Baltimore City Schools are at a deficit of about $130 million, the worst deficit they’ve seen so far (hopefully the worst they’ll ever see). There have been over 100 murders in Baltimore City in the year 2017, which is about a murder a day so far. The 45th POTUS has just successfully gutted the Affordable Care Act, a program that gave health coverage to millions for the first time. The nation is increasingly realizing that we are under a fascist regime and what that actually means so my friends and I are all asking ourselves “what now?”
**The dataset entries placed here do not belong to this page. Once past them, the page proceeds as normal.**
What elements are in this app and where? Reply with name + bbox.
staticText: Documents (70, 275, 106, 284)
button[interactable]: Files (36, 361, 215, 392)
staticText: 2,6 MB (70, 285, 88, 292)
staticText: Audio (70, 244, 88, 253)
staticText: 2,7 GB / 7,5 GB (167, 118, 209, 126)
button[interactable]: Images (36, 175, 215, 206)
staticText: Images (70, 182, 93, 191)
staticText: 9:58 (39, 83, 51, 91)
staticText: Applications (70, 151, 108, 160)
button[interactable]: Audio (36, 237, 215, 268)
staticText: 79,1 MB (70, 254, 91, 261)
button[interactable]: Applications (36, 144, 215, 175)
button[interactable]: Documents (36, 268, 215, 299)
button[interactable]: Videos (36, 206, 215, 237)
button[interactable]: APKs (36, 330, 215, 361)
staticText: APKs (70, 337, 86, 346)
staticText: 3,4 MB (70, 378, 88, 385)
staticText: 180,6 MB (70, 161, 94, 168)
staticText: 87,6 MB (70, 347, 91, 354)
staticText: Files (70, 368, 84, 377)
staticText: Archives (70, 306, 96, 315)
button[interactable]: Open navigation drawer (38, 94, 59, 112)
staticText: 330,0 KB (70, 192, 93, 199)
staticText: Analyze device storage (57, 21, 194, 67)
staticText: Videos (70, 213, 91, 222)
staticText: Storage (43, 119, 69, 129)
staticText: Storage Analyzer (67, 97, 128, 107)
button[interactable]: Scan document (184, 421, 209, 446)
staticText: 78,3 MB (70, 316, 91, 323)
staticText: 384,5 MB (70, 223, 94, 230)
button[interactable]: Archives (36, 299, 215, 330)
I’ve spoken to a lot of people and they have this mental time line “before the election” and “after the election” for a lot of us “after the election” meant reclaiming ourselves. It meant that some of us were going to have to fight harder than we ever have. It meant some of us will have to teach ourselves, for the first time, how to take care of ourselves. None of us knew what was coming next, we just knew it wasn’t “normal.”
In the midst of this, my anxiety has become constant. Usually it feels like quiet anticipation as if I’m waiting for something bad to happen at all times. Sometimes I’m suddenly overcome with urgency for no reason. I’ve woken up gasping for air as if I’m underwater (this has happened to me for years and apparently is not as common as I thought).
Through all of this I keep asking myself “is this normal?”
How are we defining normal? So often, we base “normal” on what has come before. But we are in uncharted territory. How do we define normalcy in a world that is literally shifting under our feet?
I guess, we don’t. We create a new normal.
For me, I’m trying to set my sights on peace. What in my daily life brought me some peace today? Sometimes that means praying, sometimes that means budgeting so I know if I can buy a six-pack of beer after a long day of work. Reminding myself that anything that costs my peace is too expensive.
I try to focus on what brings me joy. Usually that’s dancing with friends, watching a movie, taking a walk. I really really love karaoke on a good night. Sometimes it’s laying on my roof and ignoring my phone just looking at how blue the sky is.
I try to focus on hope. I’m hopeful for the future. I look at the kids around me and I’m hopeful that they will take up this fight and get a little closer to liberation. I’m hopeful that they will lead with love and not fear.
I try to check in on myself. I’m not good at this. Usually I don’t notice that I haven’t eaten until my headaches are so bad or until someone reminds me (thanks, friends). I try to make sure my laundry is done so I have clean clothing for work. I make sure my hair is washed so I feel a little more put together.
Peace, love, hope and care are all parts of my new normal. I encourage you to start to define your new normal because the road ahead is long.
Though there is a long road ahead we all must remember one thing: absolutely nothing that is happening is normal.